Now Imminent: Britain’s Exodus From Europe
The more time that passes since the European Union announced its €750 billion rescue package for the eurozone, the more we seem to discover about the severity of the financial crisis ripping through Europe.
How serious is it?
Last Wednesday Angela Merkel, the normally reserved chancellor of Germany, told the German parliament that “nothing less than the future of Europe is at stake.” Extreme measures must be taken, Merkel warned, to “avoid a chain reaction to the European and international financial system ….” In Poland the next day, Merkel stated that the crisis was the “greatest test Europe has faced since 1990, if not in the 53 years since the passage of the Treaties of Rome.” Think on that: The leader of the most influential country in the EU believes the union could be facing its greatest challenge since its inception over half a century ago.
Truly, we are at this very moment—and in the days and weeks ahead—witnessing the most transformative period in Europe since World War ii!

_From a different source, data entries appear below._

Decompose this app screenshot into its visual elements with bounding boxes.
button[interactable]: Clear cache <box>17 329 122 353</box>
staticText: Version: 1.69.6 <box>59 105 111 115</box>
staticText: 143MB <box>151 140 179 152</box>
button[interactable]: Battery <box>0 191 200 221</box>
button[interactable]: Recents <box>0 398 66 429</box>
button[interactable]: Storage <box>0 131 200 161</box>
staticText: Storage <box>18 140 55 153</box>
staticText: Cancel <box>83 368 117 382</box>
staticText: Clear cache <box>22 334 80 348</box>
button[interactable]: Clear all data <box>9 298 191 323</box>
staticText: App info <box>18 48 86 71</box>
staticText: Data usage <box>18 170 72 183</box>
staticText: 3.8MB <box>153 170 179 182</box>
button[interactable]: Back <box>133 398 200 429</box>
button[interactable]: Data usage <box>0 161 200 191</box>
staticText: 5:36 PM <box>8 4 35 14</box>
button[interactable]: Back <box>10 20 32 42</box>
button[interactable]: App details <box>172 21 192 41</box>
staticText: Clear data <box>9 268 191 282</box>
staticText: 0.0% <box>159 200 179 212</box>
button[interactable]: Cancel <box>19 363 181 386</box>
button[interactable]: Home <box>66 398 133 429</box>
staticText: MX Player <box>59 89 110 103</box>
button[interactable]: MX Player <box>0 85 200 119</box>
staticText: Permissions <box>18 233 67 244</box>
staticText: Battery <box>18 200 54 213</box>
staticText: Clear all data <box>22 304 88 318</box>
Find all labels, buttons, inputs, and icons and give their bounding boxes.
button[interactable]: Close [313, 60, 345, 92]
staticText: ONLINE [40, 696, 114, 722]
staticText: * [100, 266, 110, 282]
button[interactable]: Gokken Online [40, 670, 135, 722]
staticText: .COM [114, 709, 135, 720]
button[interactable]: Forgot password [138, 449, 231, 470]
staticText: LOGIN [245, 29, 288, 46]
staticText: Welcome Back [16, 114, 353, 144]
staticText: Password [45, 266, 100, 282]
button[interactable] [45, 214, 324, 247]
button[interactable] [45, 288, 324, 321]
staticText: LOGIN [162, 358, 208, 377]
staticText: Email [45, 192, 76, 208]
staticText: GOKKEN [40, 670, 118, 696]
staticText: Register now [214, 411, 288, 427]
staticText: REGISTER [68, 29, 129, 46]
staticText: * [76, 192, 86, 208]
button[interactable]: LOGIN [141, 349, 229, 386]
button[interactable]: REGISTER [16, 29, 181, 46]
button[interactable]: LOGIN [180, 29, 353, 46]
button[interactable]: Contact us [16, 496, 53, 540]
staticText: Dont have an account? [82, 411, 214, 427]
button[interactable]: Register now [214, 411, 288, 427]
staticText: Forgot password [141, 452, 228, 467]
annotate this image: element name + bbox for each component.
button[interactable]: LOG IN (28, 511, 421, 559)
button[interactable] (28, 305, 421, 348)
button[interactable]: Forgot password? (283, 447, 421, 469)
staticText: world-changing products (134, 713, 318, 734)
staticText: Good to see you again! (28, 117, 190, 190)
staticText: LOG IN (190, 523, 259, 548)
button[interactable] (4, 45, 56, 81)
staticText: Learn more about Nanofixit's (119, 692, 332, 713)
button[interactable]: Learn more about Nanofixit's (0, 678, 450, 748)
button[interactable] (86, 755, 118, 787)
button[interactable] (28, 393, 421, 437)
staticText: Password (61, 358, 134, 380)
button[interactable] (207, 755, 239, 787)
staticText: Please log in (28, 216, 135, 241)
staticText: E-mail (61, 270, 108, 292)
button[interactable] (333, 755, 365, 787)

It won’t be long before the political and economic ramifications of Europe’s ongoing financial crisis will be felt globally. In the immediate term, however, one nation in particular will experience the tectonic shifts now underway in European politics and finance.
Just as Europe was approaching financial meltdown, Britain was bogged down in a post-election leadership crisis. General elections in Britain took place May 6, but it took till May 11 before a clear-cut victor emerged to take Britain’s helm. During the four days in which the UK was essentially headless, events of terrific magnitude unfolded in Europe.
On May 10, with British politics in complete disarray, the German-led European Union made a bold move toward greater financial and political control over Europe!
When you think on the news of Europe’s financial crisis over the last two weeks, what personalities come to mind? French President Nicolas Sarkozy dominated the headlines; so did Angela Merkel and Greek President Karolos Papoulias, as well as personalities from the European Central Bank and the International Monetary Fund. Even President Barack Obama made the front page. Meanwhile, as the massive financial crisis unraveled across the Channel, Gordon Brown, Nick Clegg and David Cameron were as elusive as the Scarlet Pimpernel.
The relative silence of Britain’s leaders between May 6 and May 11 is all the more alarming when you consider the fiscal and political ramifications for Britain of the trillion-dollar bailout. For example, within 48 hours of the EU announcing the rescue package for eurozone states, the European Commission had proposed its first set of economic reforms for Europe. First, mechanisms ought to be created to more consistently enforce punishment of a member state if it breaches EU rules on budget deficits and federal debt. Second, surveillance of the fiscal operations of EU member states by the European Commission must be stepped up. Third, national budgets of EU member states will be vetted by the European Commission before implementation.
These conditions may have been proposed by the European Commission, but they are being energetically promoted by Berlin.
“Berlin has written some very large checks to ameliorate the economic crisis,” Stratfor explained last week, and in return, “Germany wants to redefine how the eurozone is run.” In the short term, and while the threat of “financial Armageddon” still looms, this will “prompt potentially momentous institutional changes in Europe” (May 14; emphasis mine throughout). Yesterday, Germany’s Spiegel Online reported: “In addition to pushing for increased regulation of hedge funds and of the financial markets, Chancellor Angela Merkel’s government has drafted a list of proposals to revamp the European common currency. From suspending voting rights to national bankruptcy proceedings, the plan is far-reaching.”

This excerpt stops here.